La radioactivité persiste dans l’océan Pacifique depuis les essais de la bombe nucléaire il y a plus de 50 ans

Une étude publiée dans la revue Science of the Total Environment révèle que la radioactivité reste persistante dans les lagons des atolls isolés de l’océan Marshall, dans l’océan Pacifique, où les États-Unis ont effectué 66 essais d’armes nucléaires entre les années 1940 et 1950. Une équipe de chercheurs de la Woods Hole Oceanographic Institution (WHOI) a noté que si les niveaux de césium radioactif et de plutonium ont diminué depuis les années 1970, les éléments toxiques continuent d’être rejetés dans la mer.

Les données obtenues à partir des échantillons d’eau analysés ont montré que les niveaux de plutonium étaient 100 fois plus élevés dans les eaux de la lagune que dans l’océan Pacifique environnant. Les experts ont également constaté que les niveaux d’une forme radioactive de césium étaient deux fois plus élevés dans les eaux de la lagune par rapport aux océans environnants. Les scientifiques ont également mentionné que les eaux souterraines radioactives ne fuient pas beaucoup du Runit Dome – un immense couvercle de béton de 350 pieds de large qui contient 111 000 verges cubes de sol radioactif – mais avertissent que le fond de la structure n’est pas bordé.

« Déjà la mer se lave parfois sur [le dôme] dans une grosse tempête. Le gouvernement des États-Unis a reconnu qu’un important typhon pouvait le briser et entraîner la dispersion de tous les radiations. Je suis persuadé que le rayonnement à l’extérieur du dôme est aussi mauvais que le rayonnement à l’intérieur du dôme. Il est donc ironique que le gouvernement américain ait raison de dire que si ce matériel devait être publié, le mauvais état de l’environnement ne serait pas encore pire « , a déclaré Michael Gerrard, de l’Université de Columbia.

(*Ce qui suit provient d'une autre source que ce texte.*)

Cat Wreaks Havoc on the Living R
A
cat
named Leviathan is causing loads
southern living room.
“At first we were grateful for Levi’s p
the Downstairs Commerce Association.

La centrale électrique de Fukushima au Japon fuit aussi de l’eau radioactive

Tout comme les îles Marshall, les conséquences de la catastrophe de Fukushima ont laissé des eaux souterraines contaminées par des matières radioactives six ans après l’événement malheureux. Une équipe de chercheurs a prélevé des échantillons de huit plages situées à moins de 100 km de la centrale entre 2013 et 2016 dans le cadre de leur étude. (En relation: Blunder at Fukushima: une erreur peut avoir contaminé les eaux souterraines avec des déchets radioactifs)

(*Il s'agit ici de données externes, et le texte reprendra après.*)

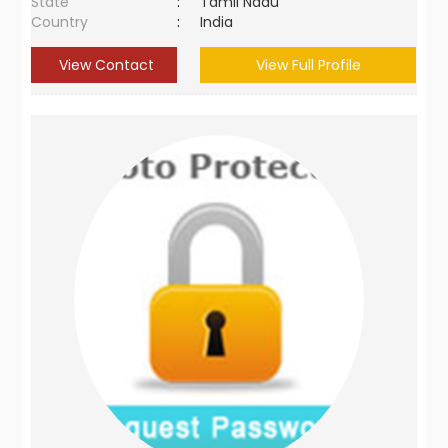
State
:
Tamil Nadu
Country
:
India
View Contact
View Full Profile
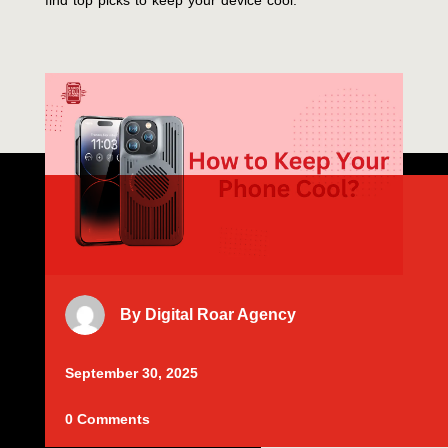
find top picks to keep your device cool.
By
Digital Roar Agency
September 30, 2025
0 Comments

Les experts ont observé que les niveaux de déchets radioactifs dans certains échantillons d’eau souterraine étaient jusqu’à 10 fois plus élevés que ceux prélevés dans le port autour de Fukushima. De même, les experts ont détecté des déchets radioactifs dans les sables et les eaux saumâtres jusqu’à 60 miles de la centrale nucléaire. Selon les scientifiques, des niveaux plus élevés de matières radioactives ont atteint plus de trois pieds de profondeur dans le sable. Les scientifiques ont expliqué que le sable a agi comme une éponge et absorbé les matières radioactives suite à la panne de la centrale en 2011. Les experts ont également averti que les déchets toxiques sont lentement relâchés dans l’océan.

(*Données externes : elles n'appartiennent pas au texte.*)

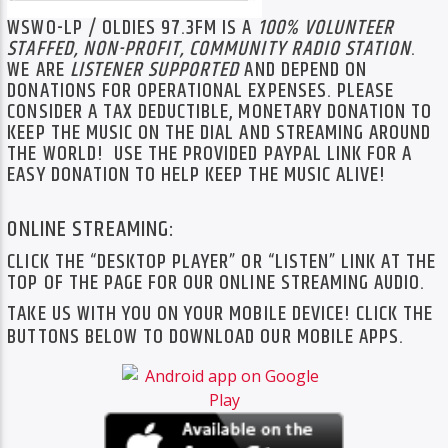
WSWO-LP / OLDIES 97.3FM IS A
100% VOLUNTEER
STAFFED, NON-PROFIT, COM
MUNITY RADIO STATION
.
WE ARE
LISTENER SUPPORTED
AND DEPEND ON
DONATIONS FOR OPERATIONAL EXPENSES. PLEASE
CONSIDER A TAX DEDUCTIBLE, MONETARY DONATION TO
KEEP THE MUSIC ON THE DIAL AND STREAMING AROUND
THE WORLD! USE THE PROVIDED PAYPAL LINK FOR A
EASY DONATION TO HELP KEEP THE MUSIC ALIVE!
ONLINE STREAMING:
CLICK THE “DESKTOP PLAYER” OR “LISTEN” LINK AT THE
TOP OF THE PAGE FOR OUR ONLINE STREAMING AUDIO.
TAKE US WITH YOU ON YOUR MOBILE DEVICE! CLICK THE
BUTTONS BELOW TO DOWNLOAD OUR MOBILE APPS.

« Personne ne s’attendait à ce que les niveaux les plus élevés de césium dans l’eau de mer ne se trouvent pas dans le port de la centrale nucléaire de Fukushima Dai-ichi, mais dans les eaux souterraines à plusieurs kilomètres au-dessous des sables. Seul le temps va lentement enlever le césium des sables car il se désintègre naturellement et est délavé par l’eau de mer », a déclaré Virginie Sanial de WHOI mal de dent.

Découvrez plus de nouvelles sur la science des radiations à Radiation.news.